My wife swears her E36 M3 had a shorter throw shifter and has been unhappy with the shifting of the E46 since we bought it. While an SSK seems to be the obvious solution, I'm concerned about raising the level of shifting effort to the point that she won't be happy. I think she would prefer the lower position that the UUC could offer (and I'm leaning in that direction), but that may raise the effort level as well. I would appreciate your thoughts. Your writeups are very helpful. Thanks for sharing.
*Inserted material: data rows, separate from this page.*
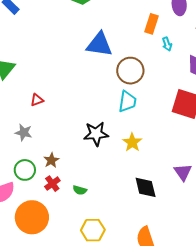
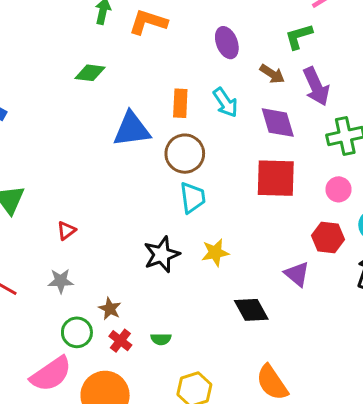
orange rectangle: (151, 24) -> (180, 103), moved
cyan arrow: (167, 44) -> (225, 103), size x1.5
yellow star: (132, 142) -> (215, 253), turned -30

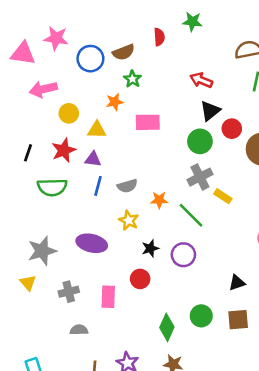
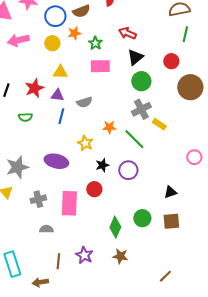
green star: (132, 79) -> (95, 43), moved
red arrow: (201, 80) -> (127, 33), moved
orange star: (115, 102) -> (74, 33), moved
black triangle: (210, 111) -> (135, 57), moved
yellow circle: (69, 113) -> (52, 43), moved
red circle: (232, 129) -> (171, 61), moved
gray semicircle: (127, 186) -> (84, 102), moved
green semicircle: (52, 187) -> (25, 117), size x0.6
pink rectangle: (108, 297) -> (69, 203), size x1.4

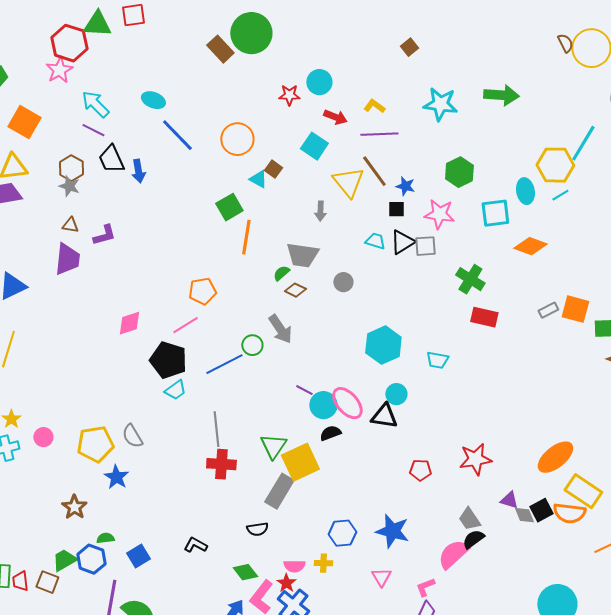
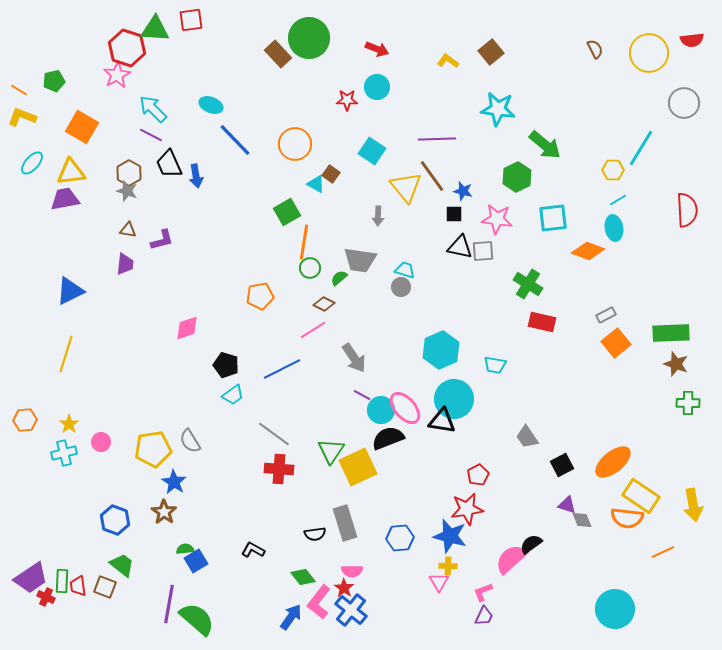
brown semicircle: (565, 43) -> (595, 49), moved
brown square: (409, 47) -> (491, 52), moved, size x1.4
green arrow: (501, 95) -> (545, 145), moved, turned 36
yellow L-shape: (374, 106) -> (448, 61), moved
red arrow: (335, 117) -> (377, 49), moved
yellow hexagon: (555, 165) -> (613, 170), size x0.6
cyan ellipse: (525, 191) -> (614, 228), moved
cyan trapezoid: (375, 241) -> (405, 270), moved
black triangle: (402, 242) -> (460, 247), turned 44
purple trapezoid: (67, 259) -> (125, 264), size x0.7
brown diamond: (295, 290) -> (324, 304), moved
orange square: (575, 309) -> (616, 343), moved, turned 36
pink line: (185, 325) -> (313, 330), moved
gray arrow: (280, 329) -> (354, 358), moved
green circle: (252, 345) -> (310, 268), moved
black pentagon: (168, 360) -> (226, 365), size x0.7
cyan circle: (396, 394) -> (454, 399), size x1.8
gray line: (216, 429) -> (274, 434), turned -48
black semicircle: (330, 433) -> (388, 438), size x1.5
red star: (475, 459) -> (467, 509), moved
red pentagon: (420, 470) -> (478, 475), turned -30
gray rectangle: (279, 491) -> (345, 523), moved, turned -48
brown star: (74, 507) -> (164, 512), moved
black square: (541, 510) -> (562, 465), moved
gray trapezoid: (469, 519) -> (527, 437), moved
green semicircle: (105, 538) -> (185, 549), moved
blue hexagon: (91, 559) -> (115, 520), moved
green trapezoid: (64, 560) -> (122, 565), turned 68
yellow cross: (323, 563) -> (448, 566), moved

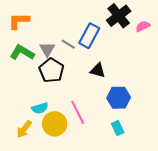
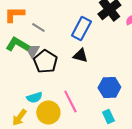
gray line: (68, 44) -> (38, 28), moved
gray triangle: (47, 49) -> (32, 51), moved
black triangle: (98, 70) -> (80, 56), moved

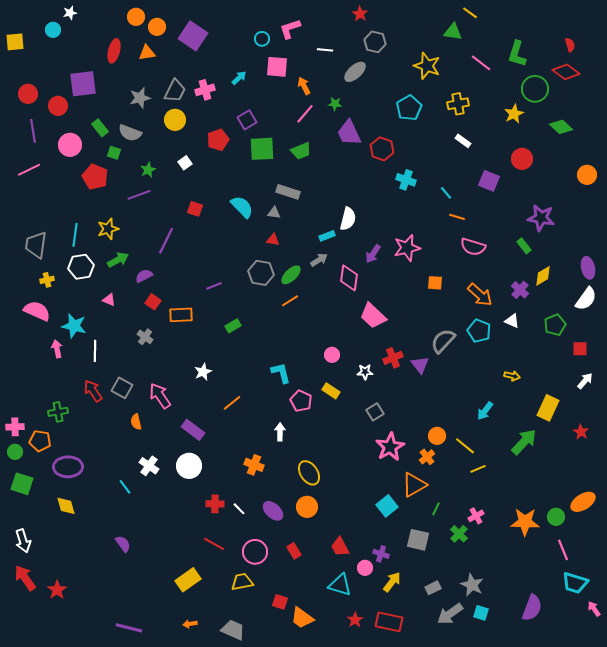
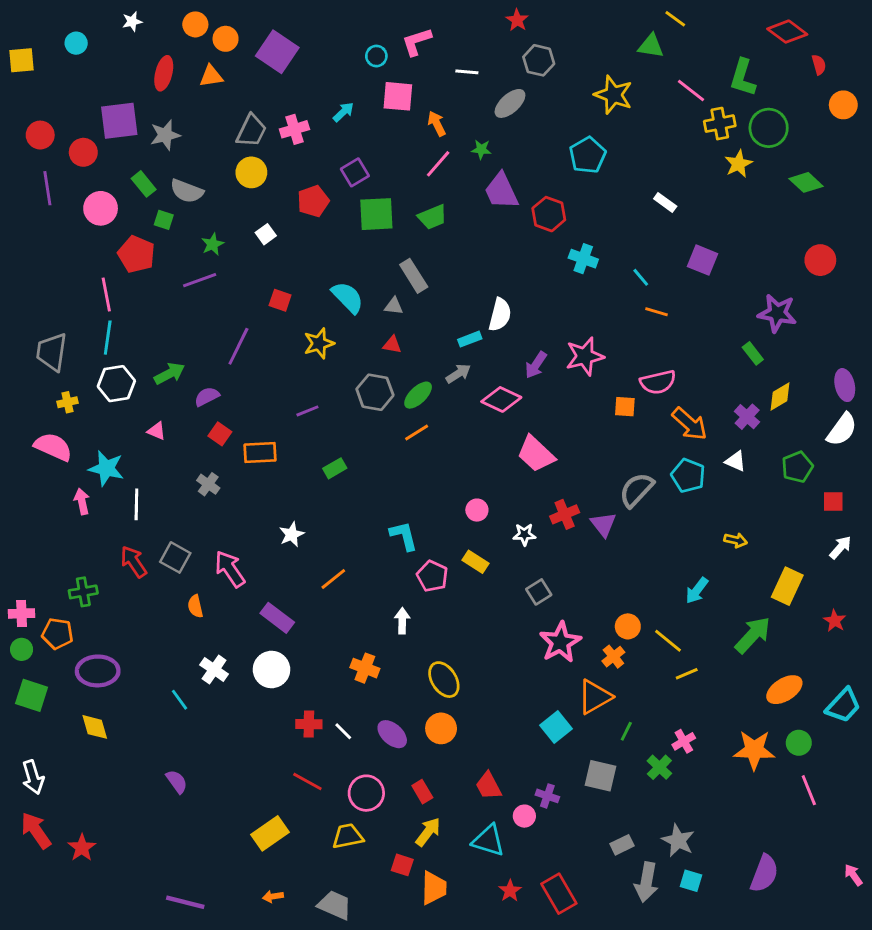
white star: (70, 13) -> (132, 22), moved
red diamond: (566, 72) -> (787, 32), moved
gray star: (140, 98) -> (165, 135), moved
yellow cross: (458, 104) -> (720, 124), moved
red circle: (522, 159) -> (820, 260), moved
pink line: (29, 170) -> (106, 295), moved, turned -75
orange circle: (587, 175) -> (843, 105), moved
gray rectangle: (288, 192) -> (414, 276), turned 40
yellow star: (108, 229) -> (319, 343), moved
pink semicircle: (473, 247) -> (658, 382), moved, turned -30
pink diamond: (349, 278) -> (501, 399), turned -72
orange ellipse: (583, 502) -> (784, 690), moved
yellow arrow: (392, 582) -> (428, 832), moved
cyan trapezoid: (575, 583) -> (843, 705), moved, turned -64
gray arrow: (450, 614) -> (646, 882), turned -44
orange trapezoid: (302, 618) -> (434, 888), turned -125
red rectangle: (389, 622) -> (559, 894), turned 48

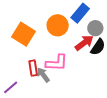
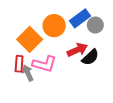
gray circle: (95, 28) -> (95, 25), moved
orange square: (23, 34) -> (30, 39), moved

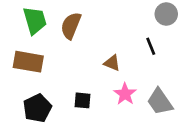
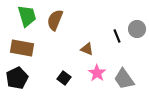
gray circle: (166, 14) -> (137, 29), moved
black square: (82, 100) -> (64, 78), turned 32
black pentagon: (37, 108) -> (17, 78), moved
Also Mike...CB M3 with 4500 miles so far.


----------



## mike_m3 (Apr 6, 2003)

lonestar said:


> Mike
> 
> My wife swears her E36 M3 had a shorter throw shifter and has been unhappy with the shifting of the E46 since we bought it. While an SSK seems to be the obvious solution, I'm concerned about raising the level of shifting effort to the point that she won't be happy. I think she would prefer the lower position that the UUC could offer (and I'm leaning in that direction), but that may raise the effort level as well. I would appreciate your thoughts. Your writeups are very helpful. Thanks for sharing.
> 
> Also Mike...CB M3 with 4500 miles so far.


If you shorten the top section and/or extend the lower section of the shift lever you will decrease the distance the shft lever has to travel in order to complete the shift - kind of the basics of SSK's - BUT if you do one or both you will increase effort required to complete the shift. Physics is a _:nono::nono::nono::nono::nono: that way. I think UUC's kit adds very little effort to the shift vs. OEM. The lower you set the lever though the shorter the shift and the higher the effort. Just no way around that. UUC is pretty easy (or cheap) to install and you may wnat to give it a go and see what she thinks. In feel its a giant leap over the OEM shifter. You may also want to consider changing tranny fluid to RP Syncromax as that will lighten the shift a bit as well and may partially compensate for the inescapable physics of short shifters.


----------